2 de couple sans barreur : Le Champion local de marche à pied – 5

5

La petite Zoé a eu dans son enfance un grand souci de l’ordre public, un curieux conservatisme. L’oncle Max avait aimé son côté vieux jeu. Il accentuait avec délectation la rigueur mo­rale de sa nièce – ce pragmatisme des enfants et des futures mères.

– Ta mère aimait à dire que les hommes ne se donnent jamais, dit-il, assis avec elle sur le ponton de Chez Max. Ils se prê­tent. En fait, je ne suis pas très sûr qu’elle aimait à le dire.

Le premier rayon de soleil traversant le feuillage des ci­tronniers qui bordent le ponton agace les yeux.

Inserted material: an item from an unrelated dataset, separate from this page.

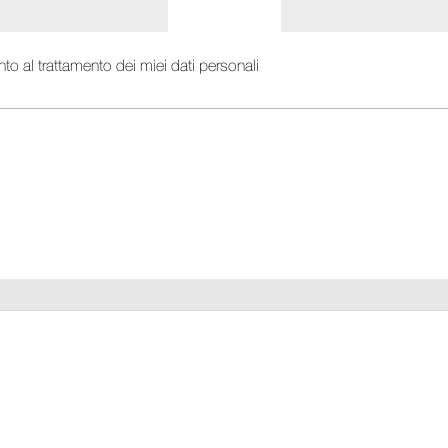
o al trattamento dei miei dati personali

– C’est amusant, dit Zoé. Moi, ils prétendent que j’attache.

__________

Une théorie de mouettes, aux têtes en boule de neige, ali­gnées sur la falaise, avalanche suspendue, cé­nacle bruyant de commentaires, attend de gober les déchets des poubelles dans les cuisines du Grand Café.

L’eau a des petits bruits de bouche sous les planches du ponton.

– Les femmes ont tout de même des goûts étranges, dit Navarro, le marchand de scooters marins.

Le garçon de bain, Ismaël, considérant la question, a un geste imprécis qui n’a pas de signification et qui se referme sur le col d’une canette que Max lui apporte.

Crespin agite de haut en bas ses doigts joints.

– Nous sommes des Yo-Yo à leurs doigts.

Déjà le coiffeur se penche sur l’épaule du marchand pour chuchoter.

– Elles nous font payer démesurément le plaisir qu’on leur donne.

– Ah ! dit Ismaël. Comme c’est vrai !

La boite de bière écrasée dans son poing, il grogne lon­guement, et sans doute est-ce l’écho d’un souvenir pénible, mais il ne s’explique pas davantage et paraît soudain acca­blé.

– Vous n’y connaissez rien, dit Max. Il suffit d’être mufle, et vous êtes assurés de les contenter.

– Entre nous, patron, vous n’êtes pas misogyne ? dit le marchand de chichis chauds.

– Je suppose qu’il y a des femmes qui peuvent être de bons potes, mais je me méfie.

Le cafetier déplace un verre de pastis, cherchant en­suite à retrouver sa place exacte sur le comptoir – occupation dis­traite et pourtant si précise.

– À mon sens, dit-il, les hommes font toujours l’amour entre eux.

Les habitués le considèrent avec réprobation.Le patron ré­flé­chit longtemps, puis il répète à haute voix son ul­time conclu­sion, d’un air déterminé, comme pour évaluer son poids dans le silence religieux au­tour de lui.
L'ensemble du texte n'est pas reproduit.